“I see it as a fog that imperceptibly becomes thicker. You don’t notice the darkness until you realize that you cannot see. You try to carry on normally, but you stumble around and bark your shins on objects you cannot see.”
“I kept telling myself that the neurologist’s diagnosis did not change the present reality – that my husband was still loving, lovable, intelligent, full of joie de vivre and fun to be with despite the unpredictable lapses. But a few weeks later I read up on Alzheimer’s. I scared myself silly and couldn’t tell anyone for months. I couldn’t share that fear with my husband, either. He seemed to have forgotten the diagnosis, and wouldn’t it be cruel to remind him?
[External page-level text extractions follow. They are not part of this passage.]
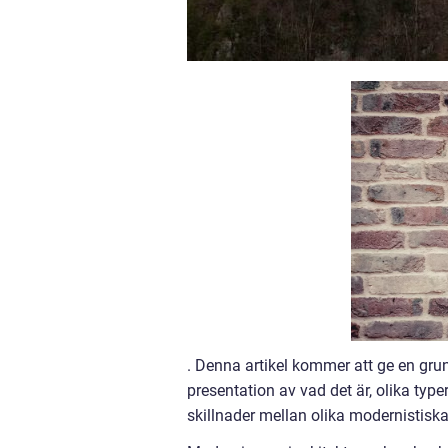
. Denna artikel kommer att ge en grun
presentation av vad det är, olika typ
skillnader mellan olika modernistiska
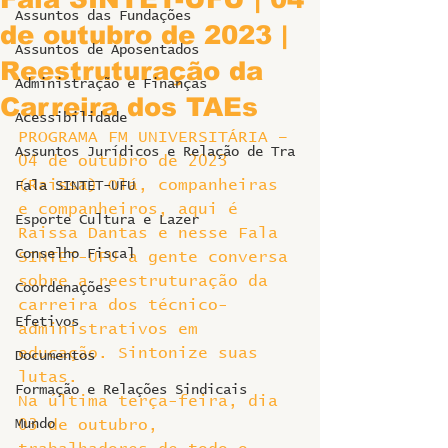
Assuntos das Fundações
de outubro de 2023 |
Assuntos de Aposentados
Reestruturação da
Administração e Finanças
Carreira dos TAEs
Acessibilidade
PROGRAMA FM UNIVERSITÁRIA – 
Assuntos Jurídicos e Relação de Tra
04 de outubro de 2023
(Raissa) Olá, companheiras 
Fala SINTET-UFU
e companheiros, aqui é 
Esporte Cultura e Lazer
Raissa Dantas e nesse Fala 
Conselho Fiscal
SINTET-UFU a gente conversa 
sobre a reestruturação da 
Coordenações
carreira dos técnico-
Efetivos
administrativos em 
educação. Sintonize suas 
Documentos
lutas.
Formação e Relações Sindicais
Na última terça-feira, dia 
Mundo
03 de outubro, 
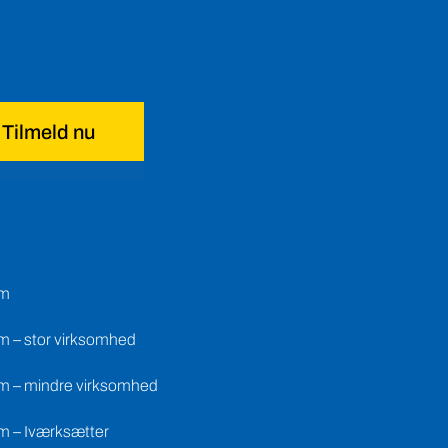
Tilmeld nu
em
m – stor virksomhed
m – mindre virksomhed
m – Iværksætter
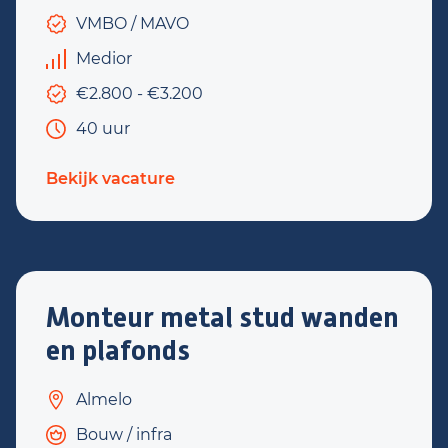
VMBO / MAVO
Medior
€2.800 - €3.200
40 uur
Bekijk vacature
Monteur metal stud wanden
en plafonds
Almelo
Bouw / infra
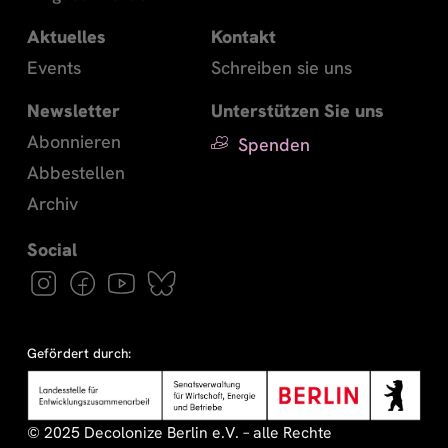
Aktuelles
Kontakt
Events
Schreiben sie uns
Newsletter
Unterstützen Sie uns
Abonnieren
Spenden
Abbestellen
Archiv
Gefördert durch:
© 2025 Decolonize Berlin e.V. – alle Rechte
The contrast between dealing with cancer and living with Alzheimer’s was stunning. Part of that was purely medical. My cancer was discovered early, and after following well-established treatment protocols, I have a very good chance it won’t recur. For Alzheimers, however, there is still no cure…There was no ambiguity about my cancer diagnosis, not “probable” about the presence of cancer cells. The news was bad, but the clarity was almost a relief. And suddenly the medical world was there to help us out. As a cancer patient, the doctors offered me encouragement and choices of treatment, not the dispiriting resignation that marked our discussion of dementia. Moreover, our health insurance covered almost all my cancer expenses, although it provided almost nothing for my husband’s Alzheimer’s care.”
It’s not like forgetting. It’s not like Alzheimer’s patients forget. It’s EMPTY.
There is a wide emotional difference between knowing you will die one day in the future and living with the knowledge you have a disease that slowly squeezes the life from you in hundreds of unexpected ways, and you have to watch it happen while those who love you stand by unable to help you.